In general we don't burden languages with the ability to implement a separate lexer with potentially large amounts of retrace. This breaks the model totally. Mind you could try to limit expression complexity here and defer it's syntax meaning to the parser. It's still contraindicated to parse VHDL expressions or subsets in a lexer.

There's a model here where despite the ability of modern versions of YACC to mix character literals (as integers) with integer tokens, lexers operated in the character domain and parsers operate in the symbol domain (including declared identifiers). That's the basic premise of 'lexical elements'. We handle these kinds of conflicts by defining a lexical element (the smallest unit of a language) in terms of it's token value (typically integer) and a union between string value (lexeme - the string representing the lexical element) and abstract (numerical) value.

This is how we could defer expression evaluation to the parser (where declared names are recognized), re-parsing the string value. I'd imagine there are some VHDL lexers that defer abstract literal conversion for instance. In this case we'd have bit string literals of two classes, those that can be "directly specified in the description" (literal, glossary) and those that are deferred.

Like I said, I like the idea, just not the idea of modifying the definition of lexical element. My preferred solution would be to implement a new syntax feature:

constrained_bit_string_literal ::= [ (constraint_expression) ] bit_string_literal

Where the literal string value of the bit string literal (possibly previously length specified with a prefix integer) could be abrogated or lengthened, the constraint expression evaluating as an integer and matching the array length of the enclosing left hand side. This implies a single token look ahead on encountering a parenthesis enclosed expression that evaluates to an integer.

This wouldn't limit lexical analyzer implementation.

-- Brent Hayhoe RE:Question

I'm all in favour of making implementation easier, as long as the outcome for the user is the same. It would appear that you are just suggesting a slightly different BNF structure with some 'abrogation' wording in the LRM regarding the integer bit length. Have I understood you correctly David?

And I presume this would still cause problems:

constrained_bit_string_literal ::= [ ( integer_expression ) ] base_specifier " [ bit_value ] "

-- DavidKoontz - 2013-01-30

The way I expressed it was intentional. I'm proposing leaving the lexical element bit_string_literal alone, because the above BNF declaration is simply changing the name from bit_string_literal to constrained_bit_string_literal while adding an integer expression.

The idea is to change nothing in the bit_string_literal lexical element as it stands today, merely associating an expresssion which has semantic constraints with it optionally in the syntax analyzer.

-- DavidKoontz - 2013-01-30 RE: abrogration language

When I wrote 'abrogates or extends' the intent was to show that the string could be both shortened or lengthed. Because the bit_string_literal value is the lexme (string corresponding to the lexical element in the design file description) modified in length by the width integer, abrogation isn't the correct way to describe what the constraint expression does. In practical terms it either extends the length (width) further, has no effect or shortens the length of the value returned with the bit_string_literal token. It doesn't treat as nonexistent the width integer. Rather it modifies the string literal equivalent by length further.

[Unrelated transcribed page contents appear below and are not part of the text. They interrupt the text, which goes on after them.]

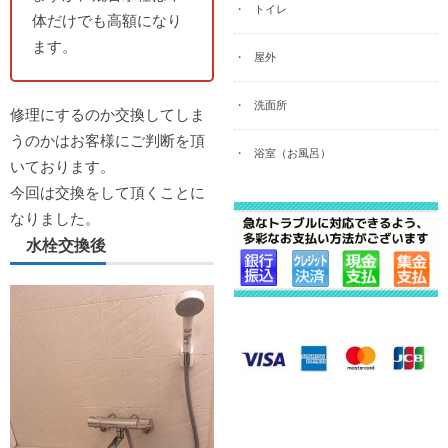
トイレ
体だけでも高額になり
ます。
屋外
洗面所
修理にするのか交換してしま
うのかはお客様にご判断を頂
浴室（お風呂）
いております。
今回は交換をして頂くことに
なりました。
水栓交換後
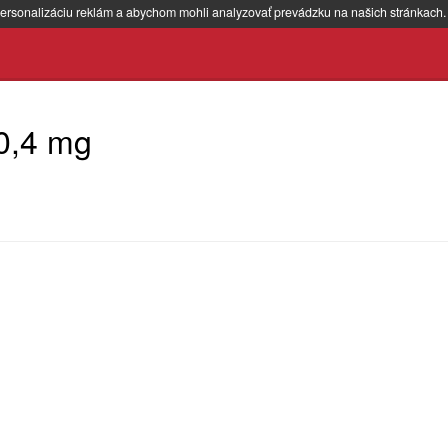
ersonalizáciu reklám a abychom mohli analyzovať prevádzku na našich stránkach
0,4 mg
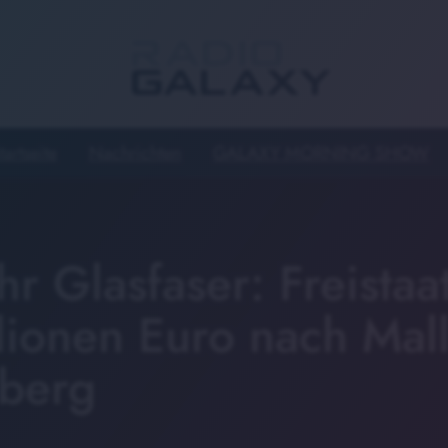
tartseite
Nachrichten
GALAXY MORNING SHOW
r Glasfaser: Freista
lionen Euro nach Mall
nberg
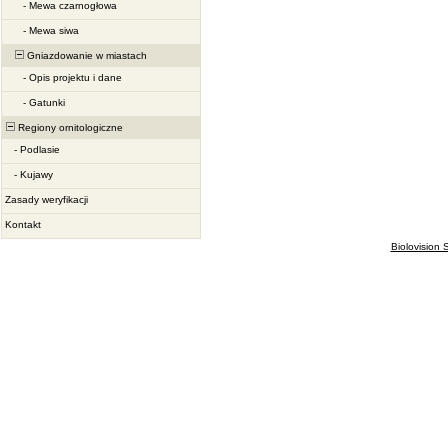
-
Mewa czarnogłowa
-
Mewa siwa
Gniazdowanie w miastach
-
Opis projektu i dane
-
Gatunki
Regiony ornitologiczne
-
Podlasie
-
Kujawy
Zasady weryfikacji
Kontakt
Biolovision S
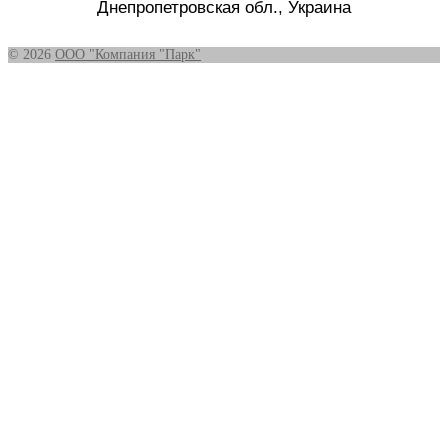
Днепропетровская обл., Украина
© 2026
ООО "Компания "Парк"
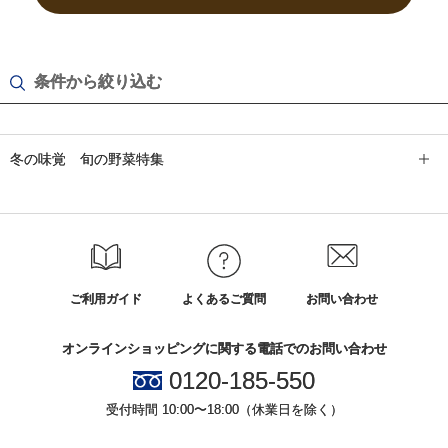
条件から絞り込む
冬の味覚 旬の野菜特集
ご利用ガイド
よくあるご質問
お問い合わせ
オンラインショッピングに関する電話でのお問い合わせ
0120-185-550
受付時間 10:00〜18:00（休業日を除く）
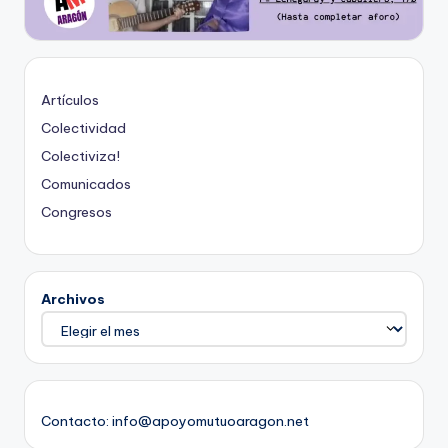
Artículos
Colectividad
Colectiviza!
Comunicados
Congresos
Archivos
Contacto: info@apoyomutuoaragon.net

15.8 Bit string literals describes the process of producing the equivalent string literal:

A bit string literal has a value that is a string literal. The string literal is formed from the bit value by first obtaining a simplified bit value, consisting of the bit value with underline characters removed, and then obtaining an expanded bit value. Finally, the string literal value is obtained by adjusting the expanded bit value, if required.

Action in the syntactical analyzer modifies the value of the string literal value, but lexical elements are viewed as indivisible, the building blocks we use to describe syntax. The constraint expression would either expand or contract the expanded bit value based on the constraint expression integer result either being greater than or less than the the string literal length of the expanded bit value.

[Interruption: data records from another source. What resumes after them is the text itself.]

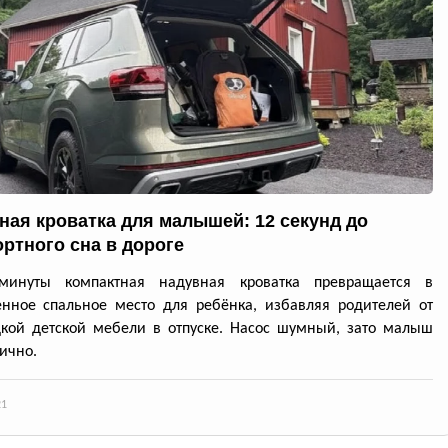
ная кроватка для малышей: 12 секунд до
ртного сна в дороге
минуты компактная надувная кроватка превращается в
нное спальное место для ребёнка, избавляя родителей от
кой детской мебели в отпуске. Насос шумный, зато малыш
лично.
21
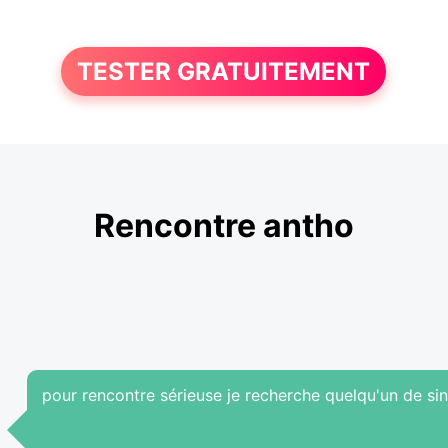
TESTER GRATUITEMENT
Rencontre antho
pour rencontre sérieuse je recherche quelqu'un de si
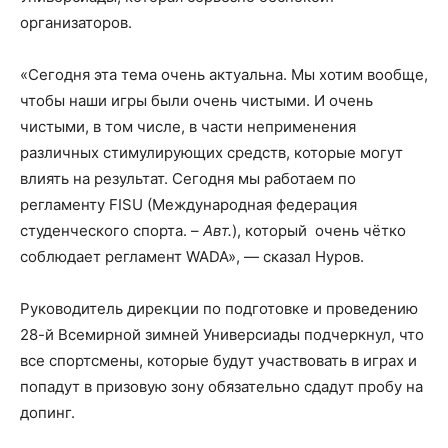
организаторов.
«Сегодня эта тема очень актуальна. Мы хотим вообще,
чтобы наши игры были очень чистыми. И очень
чистыми, в том числе, в части неприменения
различных стимулирующих средств, которые могут
влиять на результат. Сегодня мы работаем по
регламенту FISU (Международная федерация
студенческого спорта. –
Авт.
), который очень чётко
соблюдает регламент WADA», — сказал Нуров.
Руководитель дирекции по подготовке и проведению
28-й Всемирной зимней Универсиады подчеркнул, что
все спортсмены, которые будут участвовать в играх и
попадут в призовую зону обязательно сдадут пробу на
допинг.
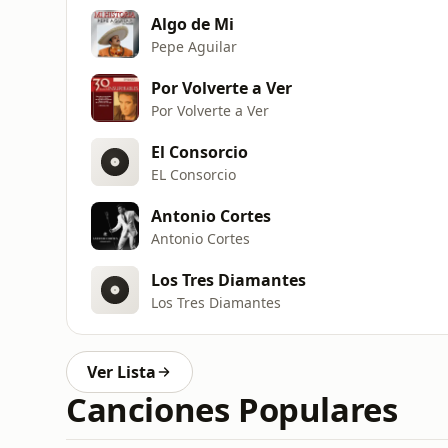
Algo de Mi
Pepe Aguilar
Por Volverte a Ver
Por Volverte a Ver
El Consorcio
EL Consorcio
Antonio Cortes
Antonio Cortes
Los Tres Diamantes
Los Tres Diamantes
Ver Lista
Canciones Populares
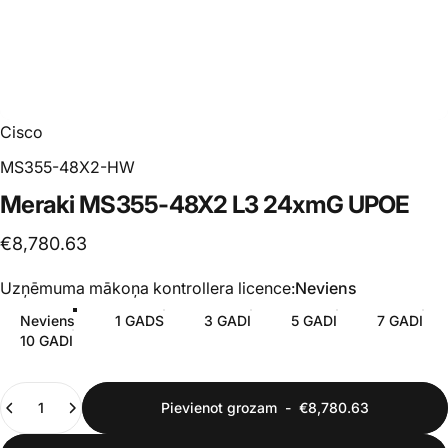
Cisco
MS355-48X2-HW
Meraki
MS355-48X2
L3
24xmG
UPOE
€8,780.63
Uzņēmuma mākoņa kontrollera licence
Uzņēmuma mākoņa kontrollera licence:
Neviens
Neviens
1 GADS
3 GADI
5 GADI
7 GADI
10 GADI
Daudzums
Pievienot grozam
-
€8,780.63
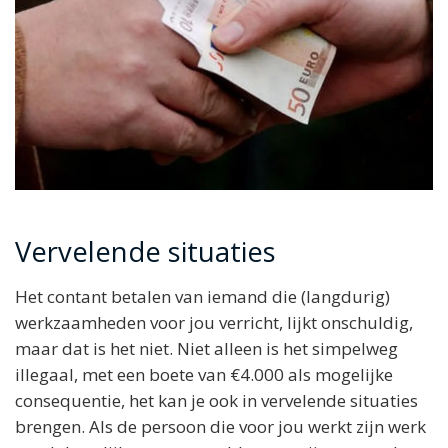
Vervelende situaties
Het contant betalen van iemand die (langdurig)
werkzaamheden voor jou verricht, lijkt onschuldig,
maar dat is het niet. Niet alleen is het simpelweg
illegaal, met een boete van €4.000 als mogelijke
consequentie, het kan je ook in vervelende situaties
brengen. Als de persoon die voor jou werkt zijn werk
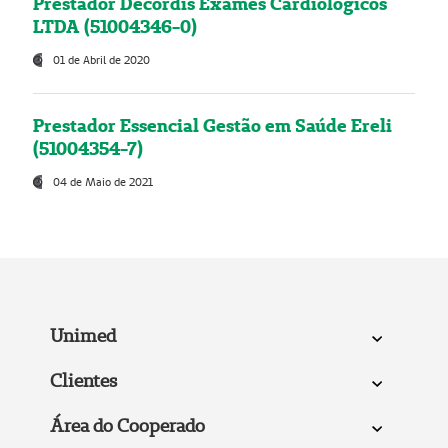
Prestador Decordis Exames Cardiológicos
LTDA (51004346-0)
01 de Abril de 2020
Prestador Essencial Gestão em Saúde Ereli
(51004354-7)
04 de Maio de 2021
Unimed
Clientes
Área do Cooperado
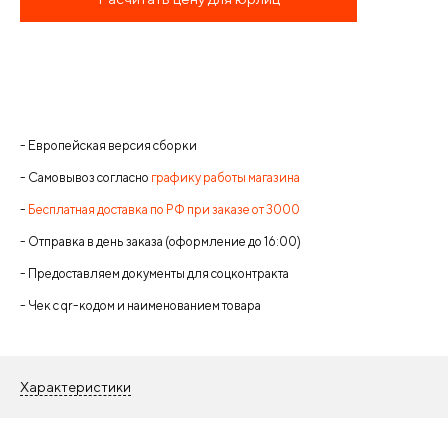
- Европейская версия сборки
- Самовывоз согласно
графику работы магазина
-
Бесплатная доставка по РФ при заказе от 3000
- Отправка в день заказа (оформление до 16:00)
- Предоставляем документы для соцконтракта
- Чек с qr-кодом и наименованием товара
Характеристики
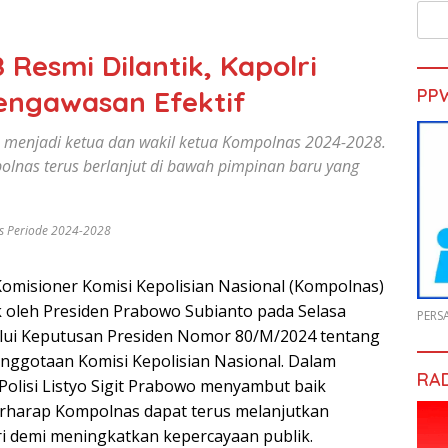
Resmi Dilantik, Kapolri
engawasan Efektif
PP
 menjadi ketua dan wakil ketua Kompolnas 2024-2028.
lnas terus berlanjut di bawah pimpinan baru yang
as Periode 2024-2028
Komisioner Komisi Kepolisian Nasional (Kompolnas)
ik oleh Presiden Prabowo Subianto pada Selasa
PERS
elalui Keputusan Presiden Nomor 80/M/2024 tentang
ggotaan Komisi Kepolisian Nasional. Dalam
RA
Polisi Listyo Sigit Prabowo menyambut baik
harap Kompolnas dapat terus melanjutkan
ri demi meningkatkan kepercayaan publik.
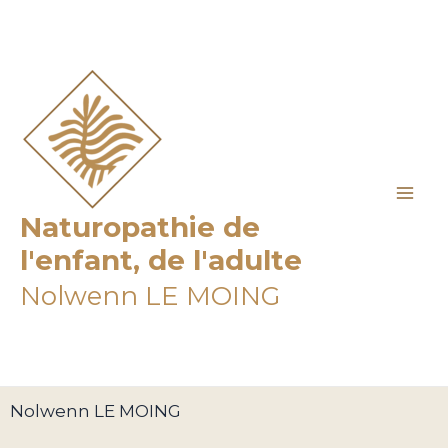
Aller
Mai
au
Me
contenu
Naturopathie de
l'enfant, de l'adulte
Nolwenn LE MOING
Nolwenn LE MOING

There's also the notion here of doing this to the end of the string literal instead of the head. There are three cases for an integer: positive, zero, negative. What do we do when the expression returns 0? (Either don't modify or produce null string). Returns less than zero? (Could we use this to modify the other end of the string, performing left justification instead of right?). Restrict to positive?

It behooves us to be concise.

-- Brent Hayhoe RE:Question

I think we may be talking at cross purposes here. I think that you are talking about the 'bit string literal' syntax as a lexeme and the integer constraint will actually modify the lexeme by extending its length (8 bits > 16 bits), leave it the same (8 bits > 8 bits), or reduce it (16 bits > 8 bits) - the integer part of the lexeme is replaced. Whereas I was considering it from a final resultant bit string length, and that the existing constraint being in the lexeme will be overriden.

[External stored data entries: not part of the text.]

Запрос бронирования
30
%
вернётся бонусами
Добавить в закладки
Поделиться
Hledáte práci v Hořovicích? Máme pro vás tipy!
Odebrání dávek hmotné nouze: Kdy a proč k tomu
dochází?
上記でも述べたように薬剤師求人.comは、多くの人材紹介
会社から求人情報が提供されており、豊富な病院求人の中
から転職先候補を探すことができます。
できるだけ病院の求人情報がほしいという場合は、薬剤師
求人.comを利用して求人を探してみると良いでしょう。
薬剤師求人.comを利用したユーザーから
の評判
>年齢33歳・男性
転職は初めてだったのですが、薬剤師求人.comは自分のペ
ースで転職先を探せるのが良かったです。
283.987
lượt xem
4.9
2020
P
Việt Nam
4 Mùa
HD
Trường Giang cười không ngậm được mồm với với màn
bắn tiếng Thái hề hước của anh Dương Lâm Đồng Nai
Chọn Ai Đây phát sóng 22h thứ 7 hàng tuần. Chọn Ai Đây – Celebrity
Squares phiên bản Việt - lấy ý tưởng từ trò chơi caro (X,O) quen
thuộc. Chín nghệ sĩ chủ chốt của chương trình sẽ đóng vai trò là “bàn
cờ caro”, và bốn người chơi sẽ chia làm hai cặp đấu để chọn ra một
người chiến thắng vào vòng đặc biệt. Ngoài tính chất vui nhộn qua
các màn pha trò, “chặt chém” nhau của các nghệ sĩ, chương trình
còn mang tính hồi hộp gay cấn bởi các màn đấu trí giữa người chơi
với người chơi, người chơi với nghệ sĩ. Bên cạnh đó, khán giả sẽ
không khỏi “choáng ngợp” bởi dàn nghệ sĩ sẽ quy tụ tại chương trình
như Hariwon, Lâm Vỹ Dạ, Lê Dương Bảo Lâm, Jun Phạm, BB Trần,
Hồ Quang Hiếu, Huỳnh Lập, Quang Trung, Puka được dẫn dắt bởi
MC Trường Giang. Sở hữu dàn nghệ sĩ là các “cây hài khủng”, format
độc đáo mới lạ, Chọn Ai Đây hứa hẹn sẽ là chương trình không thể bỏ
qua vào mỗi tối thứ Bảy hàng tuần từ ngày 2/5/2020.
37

I think it comes down to the different ways a compiler designer thinks to that of a user. Point taken.

Your last point should (I think) be dealt with by constraining the value to 'Natural' rather than pure 'Integer'. Whatever way it is resolved, values less than one should always retun a null string, and the modifying constraint should always take precedence. The value constrains to an absolute bit length result of zero or positive number of bits.

-- DanielKho - 2013-01-29 RE:Question

Having a similar viewpoint as Brent, I'm also in favour of any LRM change that makes it easier for tool vendors to implement. The BNF structure may vary, but the resulting effect from user's perspective is the same. Myself being more of a tool user rather than a tool writer/implementor, I however do agree with David that considerations be made from a tool vendor perspective. Hopefully an agreement can be reached on a solution which is simple enough for both the tool users and tool vendors.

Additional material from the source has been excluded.